Collected data entries:

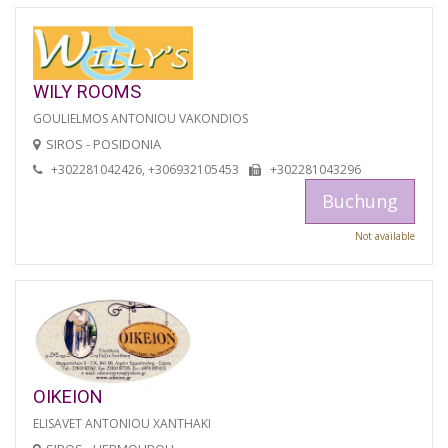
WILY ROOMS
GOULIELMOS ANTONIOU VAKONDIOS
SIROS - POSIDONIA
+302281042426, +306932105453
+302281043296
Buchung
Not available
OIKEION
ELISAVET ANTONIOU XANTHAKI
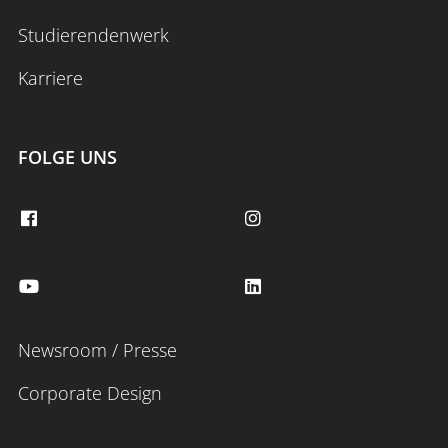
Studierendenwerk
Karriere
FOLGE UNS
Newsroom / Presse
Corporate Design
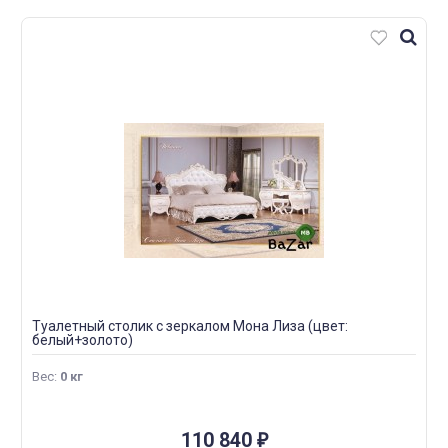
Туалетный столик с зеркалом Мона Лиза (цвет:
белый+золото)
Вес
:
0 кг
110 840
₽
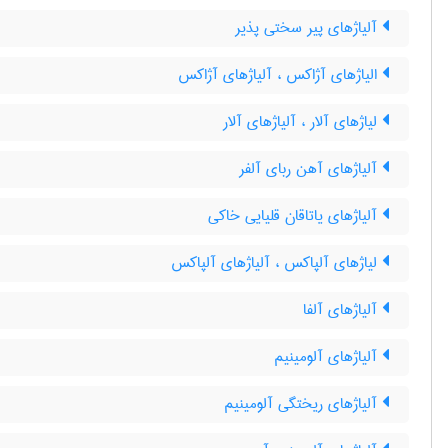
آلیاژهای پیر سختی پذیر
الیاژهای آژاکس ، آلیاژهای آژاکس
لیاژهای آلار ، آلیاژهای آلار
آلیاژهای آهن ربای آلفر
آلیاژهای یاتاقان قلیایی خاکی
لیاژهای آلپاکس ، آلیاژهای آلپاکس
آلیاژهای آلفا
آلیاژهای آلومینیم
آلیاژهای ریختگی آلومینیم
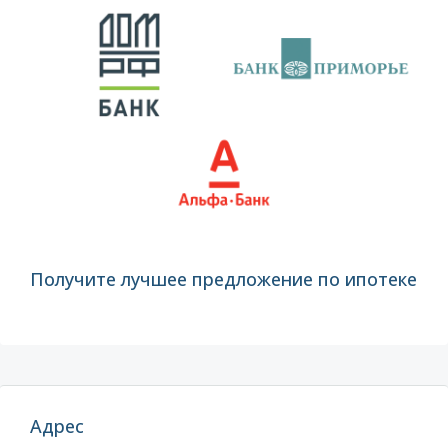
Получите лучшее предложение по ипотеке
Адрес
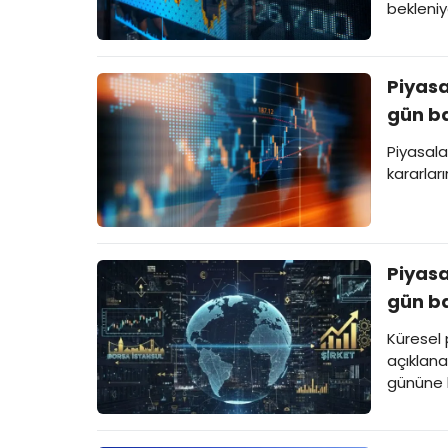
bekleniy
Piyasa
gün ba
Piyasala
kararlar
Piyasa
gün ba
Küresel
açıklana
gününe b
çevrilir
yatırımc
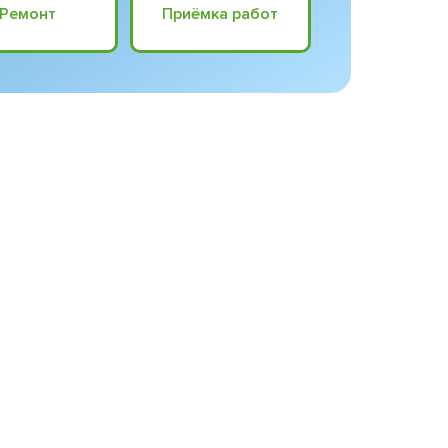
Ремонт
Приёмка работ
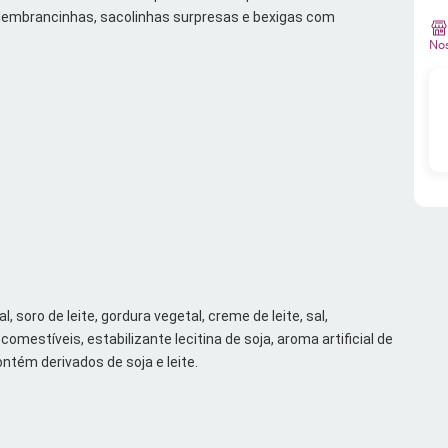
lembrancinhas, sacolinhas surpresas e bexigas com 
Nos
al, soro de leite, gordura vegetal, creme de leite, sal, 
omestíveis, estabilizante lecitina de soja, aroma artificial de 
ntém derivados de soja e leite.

What you will do: Write out exactly the lines from the one containing "Studierendenwerk" to the last line of the records above, both included, and leave out any pictures.

Expected answer:
Studierendenwerk
Karriere
FOLGE UNS
Newsroom / Presse
Corporate Design
Туалетный столик с зеркалом Мона Лиза (цвет:
белый+золото)
Вес
:
0 кг
110 840
₽
آلیاژهای پیر سختی پذیر
الیاژهای آژاکس ، آلیاژهای آژاکس
لیاژهای آلار ، آلیاژهای آلار
آلیاژهای آهن ربای آلفر
آلیاژهای یاتاقان قلیایی خاکی
لیاژهای آلپاکس ، آلیاژهای آلپاکس
آلیاژهای آلفا
آلیاژهای آلومینیم
آلیاژهای ریختگی آلومینیم
Получите лучшее предложение по ипотеке
Адрес
bekleniy
Piyasa
gün ba
Piyasala
kararlar
Piyasa
gün ba
Küresel
açıklana
gününe b
çevrilir
yatırımc
Ремонт
Приёмка работ
lembrancinhas, sacolinhas surpresas e bexigas com 
Nos
al, soro de leite, gordura vegetal, creme de leite, sal, 
omestíveis, estabilizante lecitina de soja, aroma artificial de 
ntém derivados de soja e leite.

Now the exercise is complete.